George Stigler and regulatory capture
The Theory of Economic Regulation
George J. Stigler
The Bell Journal of Economics and Management Science
Vol. 2, No. 1 (Spring, 1971), pp. 3-21 (19 pages)
This article is fifty years old. I am not sure I’ve ever read the original, but the ideas it contains, as popularized by academics such as Luigi Zingales and Russ Roberts have been hugely influential on me, and have been very influential in forming my political outlook. The idea is simple: that regulation to protect the public can be structured in such a way as to protect incumbent suppliers of the regulated good or (usually) service.
An episode of Capitalismisn’t was devoted to this article, which has some excellent illustrations of what can happen. Probably the most egregious example of how the theory predicts what will happen in the banking industry is what happened with Dodd Frank, and in particular the Volker Rule, which is exquisitely crafted to protect the incumbents and create the illusion of protection to the public. Quite obviously, the banks which were “too big to fail” in 2007 are much bigger and more dominant now.
Stigler was in favour of breaking up monopolies and using structural means of protecting the public, over complex rule books written by legions of lawyers who would be later able to make money by explaining how to skirt these rules.
There are not many ways of preventing the dysfunctional outcomes that Stigler’s theory predicts. One is to create permanent incorruptible civil servants. As far as I know, the only state to have tried this seriously is Singapore. More generally, in the USA, and increasingly in the UK, the regulators of finance and judges (who interpret the law itself) are paid a tiny fraction of what practitioners are paid. As Zingales says, it might be possible to persuade a judge to forego a career as a partner in a top law firm if he was expected to sacrifice only 20% of his possible salary, but if he is expected to forego 90% of it, we are doomed to have practitioners who are hugely more talented than regulators.
Another issue is the sheer complexity of modern regulation. Dodd Frank is estimated to have introduced over 27,000 new restrictions on business activity. It is simply inconceivable that anyone has the time to read and understand this other than people paid as lobbyists to ensure that the regulation is ineffective in terms of limiting the power of large financial institutions.
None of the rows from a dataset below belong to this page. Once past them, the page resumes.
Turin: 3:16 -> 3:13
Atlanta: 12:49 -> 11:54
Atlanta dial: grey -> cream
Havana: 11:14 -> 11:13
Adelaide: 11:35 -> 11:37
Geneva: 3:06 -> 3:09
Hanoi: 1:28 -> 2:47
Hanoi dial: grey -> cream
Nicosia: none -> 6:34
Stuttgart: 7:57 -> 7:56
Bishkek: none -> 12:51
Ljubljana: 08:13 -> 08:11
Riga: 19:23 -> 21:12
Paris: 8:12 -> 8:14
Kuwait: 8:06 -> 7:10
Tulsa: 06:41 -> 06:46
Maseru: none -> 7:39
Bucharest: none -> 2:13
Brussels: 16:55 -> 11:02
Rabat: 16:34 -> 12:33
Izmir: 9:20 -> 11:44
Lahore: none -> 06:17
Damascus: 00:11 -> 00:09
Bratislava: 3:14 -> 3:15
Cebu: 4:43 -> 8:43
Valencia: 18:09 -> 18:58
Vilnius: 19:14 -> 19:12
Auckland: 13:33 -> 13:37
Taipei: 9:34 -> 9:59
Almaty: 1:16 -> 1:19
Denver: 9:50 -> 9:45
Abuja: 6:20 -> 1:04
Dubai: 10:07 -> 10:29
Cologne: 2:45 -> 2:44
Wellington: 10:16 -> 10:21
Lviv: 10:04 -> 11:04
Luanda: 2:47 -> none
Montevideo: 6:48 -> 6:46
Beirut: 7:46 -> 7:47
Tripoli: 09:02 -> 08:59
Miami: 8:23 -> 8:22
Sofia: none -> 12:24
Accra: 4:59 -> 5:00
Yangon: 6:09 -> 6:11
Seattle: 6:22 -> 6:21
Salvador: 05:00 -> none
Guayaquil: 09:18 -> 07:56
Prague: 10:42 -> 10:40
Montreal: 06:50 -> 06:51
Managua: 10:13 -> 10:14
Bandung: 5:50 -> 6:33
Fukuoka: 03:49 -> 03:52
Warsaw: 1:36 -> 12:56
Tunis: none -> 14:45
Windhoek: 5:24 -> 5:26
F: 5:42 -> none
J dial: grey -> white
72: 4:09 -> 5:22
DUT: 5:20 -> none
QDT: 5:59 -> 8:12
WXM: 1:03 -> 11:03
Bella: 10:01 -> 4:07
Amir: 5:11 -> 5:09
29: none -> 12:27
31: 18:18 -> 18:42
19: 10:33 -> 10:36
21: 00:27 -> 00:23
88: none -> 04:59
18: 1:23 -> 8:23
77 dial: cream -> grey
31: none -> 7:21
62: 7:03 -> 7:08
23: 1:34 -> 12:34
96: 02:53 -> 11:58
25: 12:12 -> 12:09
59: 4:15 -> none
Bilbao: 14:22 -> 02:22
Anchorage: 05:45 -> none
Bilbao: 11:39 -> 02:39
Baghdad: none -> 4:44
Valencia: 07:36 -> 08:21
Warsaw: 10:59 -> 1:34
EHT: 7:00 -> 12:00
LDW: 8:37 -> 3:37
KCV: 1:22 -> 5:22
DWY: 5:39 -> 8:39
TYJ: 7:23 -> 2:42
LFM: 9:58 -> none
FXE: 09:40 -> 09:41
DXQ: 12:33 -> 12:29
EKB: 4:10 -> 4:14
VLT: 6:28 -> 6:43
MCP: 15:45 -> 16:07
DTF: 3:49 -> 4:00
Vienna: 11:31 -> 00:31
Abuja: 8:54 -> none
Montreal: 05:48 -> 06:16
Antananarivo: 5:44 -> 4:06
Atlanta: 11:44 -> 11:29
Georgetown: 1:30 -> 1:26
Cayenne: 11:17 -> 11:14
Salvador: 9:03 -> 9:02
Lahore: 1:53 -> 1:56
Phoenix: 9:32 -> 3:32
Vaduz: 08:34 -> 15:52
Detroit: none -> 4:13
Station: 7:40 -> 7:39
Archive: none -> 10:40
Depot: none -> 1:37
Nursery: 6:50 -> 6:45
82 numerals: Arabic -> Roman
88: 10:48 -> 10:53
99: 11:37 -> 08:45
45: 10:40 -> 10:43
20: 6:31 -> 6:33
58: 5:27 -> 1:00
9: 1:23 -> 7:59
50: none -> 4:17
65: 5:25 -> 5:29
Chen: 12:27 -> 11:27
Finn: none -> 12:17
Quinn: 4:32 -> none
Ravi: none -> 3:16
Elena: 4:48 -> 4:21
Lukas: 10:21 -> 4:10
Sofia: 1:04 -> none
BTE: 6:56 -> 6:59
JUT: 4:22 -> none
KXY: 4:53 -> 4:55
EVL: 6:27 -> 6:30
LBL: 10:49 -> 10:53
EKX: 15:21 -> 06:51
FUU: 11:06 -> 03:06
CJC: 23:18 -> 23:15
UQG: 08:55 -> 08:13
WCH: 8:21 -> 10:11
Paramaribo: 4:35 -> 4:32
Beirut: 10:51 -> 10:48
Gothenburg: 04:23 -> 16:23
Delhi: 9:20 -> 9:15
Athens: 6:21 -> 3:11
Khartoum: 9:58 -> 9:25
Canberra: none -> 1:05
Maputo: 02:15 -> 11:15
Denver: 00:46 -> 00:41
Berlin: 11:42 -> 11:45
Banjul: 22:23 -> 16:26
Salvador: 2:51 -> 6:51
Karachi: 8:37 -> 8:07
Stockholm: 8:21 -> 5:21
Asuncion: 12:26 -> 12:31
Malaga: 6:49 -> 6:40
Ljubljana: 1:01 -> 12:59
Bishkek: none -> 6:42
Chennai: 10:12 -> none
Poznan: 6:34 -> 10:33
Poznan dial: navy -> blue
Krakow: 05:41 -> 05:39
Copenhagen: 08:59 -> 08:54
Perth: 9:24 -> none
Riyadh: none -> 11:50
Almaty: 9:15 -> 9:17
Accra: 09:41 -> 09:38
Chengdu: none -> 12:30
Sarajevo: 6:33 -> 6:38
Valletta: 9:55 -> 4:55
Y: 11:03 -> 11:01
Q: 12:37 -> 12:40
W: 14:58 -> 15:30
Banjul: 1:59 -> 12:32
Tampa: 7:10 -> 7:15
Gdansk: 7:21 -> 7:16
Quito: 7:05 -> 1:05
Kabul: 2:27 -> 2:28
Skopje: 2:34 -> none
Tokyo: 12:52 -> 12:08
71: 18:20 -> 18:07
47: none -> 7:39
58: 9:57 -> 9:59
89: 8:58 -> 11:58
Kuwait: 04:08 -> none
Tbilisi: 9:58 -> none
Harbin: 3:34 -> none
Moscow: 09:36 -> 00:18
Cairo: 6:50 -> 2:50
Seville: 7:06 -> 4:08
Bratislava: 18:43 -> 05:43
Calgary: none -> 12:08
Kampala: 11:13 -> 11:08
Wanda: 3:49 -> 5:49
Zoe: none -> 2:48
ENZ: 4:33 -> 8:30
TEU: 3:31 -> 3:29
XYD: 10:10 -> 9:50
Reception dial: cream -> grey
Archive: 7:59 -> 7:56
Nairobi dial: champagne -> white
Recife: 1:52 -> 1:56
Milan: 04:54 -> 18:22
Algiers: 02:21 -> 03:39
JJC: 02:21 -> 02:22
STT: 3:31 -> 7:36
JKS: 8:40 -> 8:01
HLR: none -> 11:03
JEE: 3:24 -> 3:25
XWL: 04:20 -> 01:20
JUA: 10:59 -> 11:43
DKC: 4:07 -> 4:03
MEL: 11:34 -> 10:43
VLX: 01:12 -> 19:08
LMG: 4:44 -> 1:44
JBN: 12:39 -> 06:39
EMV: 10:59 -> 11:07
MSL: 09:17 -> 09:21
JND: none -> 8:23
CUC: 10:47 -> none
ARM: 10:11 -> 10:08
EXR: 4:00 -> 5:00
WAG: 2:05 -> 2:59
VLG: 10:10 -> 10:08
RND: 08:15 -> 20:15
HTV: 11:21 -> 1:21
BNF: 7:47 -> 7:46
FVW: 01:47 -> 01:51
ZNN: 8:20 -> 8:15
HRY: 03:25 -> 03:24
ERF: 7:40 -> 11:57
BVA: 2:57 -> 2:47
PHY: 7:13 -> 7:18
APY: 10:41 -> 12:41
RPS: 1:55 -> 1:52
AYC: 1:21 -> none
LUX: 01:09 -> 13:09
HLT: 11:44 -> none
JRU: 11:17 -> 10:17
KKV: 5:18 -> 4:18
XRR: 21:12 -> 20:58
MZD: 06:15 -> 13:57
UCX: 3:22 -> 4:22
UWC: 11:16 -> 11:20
I like to think about how a situation like this comes about. This is easy: the economic incentives are extremely large. And I like to think about how it might end or change. This is much more difficult to do. I suppose that, eventually, the deadweight costs of economic inefficiency resulting from the misallocation of resources will allow some other form of economic organization to overtake societies which allow Stiglerian regulatory capture. We might have to wait a long time.
Wrap
Today almost literally nothing happened. 10Y yields hardly budged, and equity markets remained stalled. The Ponzi sector mean reverted a bit, oil dragged many non-monetary commodities upwards, by a little. The GSCI index was up 1.2%, with CL1 up 3%. Gold was flat. Coal miners were down a lot. The see-saw between the rise of alternative fuels and the recovery of fossil fuel prices is likely to continue for the rest of this year, at least.
This is a fantastic thread about what the appropriate size of the state must be in order to carry out its proper function of protecting citizens against external or otherwise organized threats, and about how that size must change as a function of the size of these threats. I think that the threat level is in some sense determined by the size of the state that can be plundered: seizing the reins of power in the US would take a big power (China, presumably), but the reward, in terms of the US state’s reach both in it’s control of its domestic economy and it’s global influence are so great it might actually be worth that power attempting the job. Beefing up the army is not the best solution to the problem.
So, I don’t agree with the solution, but I agree that there is a problem and anarchy is not a solution. Although David Friedman has some ideas which make some much reduced size of the state sound feasible.